Early breakthroughs in epigenetics were elaborately explained by Siddhartha Mukherjee in his book The Gene: An Intimate History. The book features his mother and aunt, identical twins who have distinct personalities. He wrote that identical twins differ because: "Chance events - injuries, infections, infatuations; the haunting trill of that particular nocturne - impinge on one twin and not on the other. Genes are turned on and off in response to these events, as epigenetic marks are gradually layered above genes, etching the genome with its own scars, calluses, and freckles."
To understand how epigenetics works in cancer cells, Sengupta chose adult acute myeloid leukaemia (AML). AML accounts for around 80 per cent acute leukaemia in adults. Abnormal immature white blood cells fill the bone marrow and spill into the bloodstream. Production of normal blood cells is affected, causing anaemia, bleeding problems and infections.

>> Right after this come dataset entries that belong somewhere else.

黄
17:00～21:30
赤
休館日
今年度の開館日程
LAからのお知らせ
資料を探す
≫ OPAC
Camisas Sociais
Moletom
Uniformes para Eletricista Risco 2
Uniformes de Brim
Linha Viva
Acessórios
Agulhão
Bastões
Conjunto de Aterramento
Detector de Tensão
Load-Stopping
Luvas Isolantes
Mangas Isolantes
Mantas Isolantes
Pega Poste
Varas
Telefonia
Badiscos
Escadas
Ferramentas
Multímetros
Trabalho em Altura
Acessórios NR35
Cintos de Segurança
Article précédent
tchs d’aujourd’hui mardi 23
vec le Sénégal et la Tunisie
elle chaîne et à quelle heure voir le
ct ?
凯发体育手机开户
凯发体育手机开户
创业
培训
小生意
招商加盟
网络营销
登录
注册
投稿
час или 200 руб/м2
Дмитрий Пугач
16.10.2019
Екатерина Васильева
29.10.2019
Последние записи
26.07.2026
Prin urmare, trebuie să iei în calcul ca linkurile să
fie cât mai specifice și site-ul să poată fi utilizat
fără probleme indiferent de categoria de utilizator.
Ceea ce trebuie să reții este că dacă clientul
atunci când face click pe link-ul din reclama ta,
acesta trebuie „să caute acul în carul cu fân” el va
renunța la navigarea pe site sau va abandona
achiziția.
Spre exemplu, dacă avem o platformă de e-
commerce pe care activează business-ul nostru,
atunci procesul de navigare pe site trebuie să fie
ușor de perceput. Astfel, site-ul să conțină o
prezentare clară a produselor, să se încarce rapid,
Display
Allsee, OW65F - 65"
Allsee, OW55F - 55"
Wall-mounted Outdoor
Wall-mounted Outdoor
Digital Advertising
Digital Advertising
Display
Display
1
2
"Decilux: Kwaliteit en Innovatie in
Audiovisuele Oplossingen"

Sengupta's clinical collaborator is Dr Debasis Banerjee, a senior haemato-oncologist at Park Clinic in Calcutta. "Patients [with AML] usually have a short history (one to eight weeks) of complaints such as fatigue, lack of energy, profuse sweating, bleeding from the gums or bruising in the skin. Anaemia and low platelet count are usual," he says. According to Dr Banerjee, most cases of AML occur as a consequence of somatic mutation - genetic alteration in a cell that can be passed on in the course of cell division - in HSCs. "In our study we found it usually hits those over 48," says Sengupta. Such mutations are frequently caused by environmental factors, such as exposure to ultraviolet radiation or to certain chemicals such as benzene - used in polymers, lubricants and pesticides.
"We have been trying to understand how the HSCs turn cancerous," Sengupta says, "And how things beyond genes have a role in causing cancer." Their focus is on a material called chromatin that packages a large amount of DNA inside a cell and keeps it organised. There are certain proteins called histones that are used as a scaffold for chromatin. "We found that there are certain regulators - Switch/Sucrose Non-Fermentable (SWI/SNF) - in chromatin that play a deterministic role in the genesis of tumour," he says. The loss of this regulator leads to formation of a complex assembly of protein that turns on the cancer switch. A part of the finding, co-authored by a team of researchers led by Sengupta, will be presented next month at Keystone Symposia on Haematopoiesis in Alberta, Canada.
He believes targeting the epigenetic switch in a selective manner can pave the way to a novel chemical therapy in future. The chemotherapy drugs currently used for treatment of AML (such as, daunorubicin and cytarabine) were developed way back in the 1960s.
"It seems the epigenetic signature is closely related to ageing in our body," Sengupta says. Perhaps, this is the reason why the incidence rate of AML increases with age. Finding out the precise cancer trigger can also help doctors diagnose the disease at an earlier stage. Sengupta's lab is also investigating the epigenetic cues in myelodysplastic syndrome (MDS), a kind of early stage leukaemia associated with ageing. Apparently, before full-blown AML sets in, the disorder goes through lower risk MDS stages. "Unfortunately, most diagnoses happen at a mature stage when no potential therapy is effective," he adds.
But that's a long way to go - it can take years, or even a few decades, before the researchers lay their hands on that epigenetic switch. And that elusive switch can be a huge breakthrough for not just AML, but a wide variety of cancers.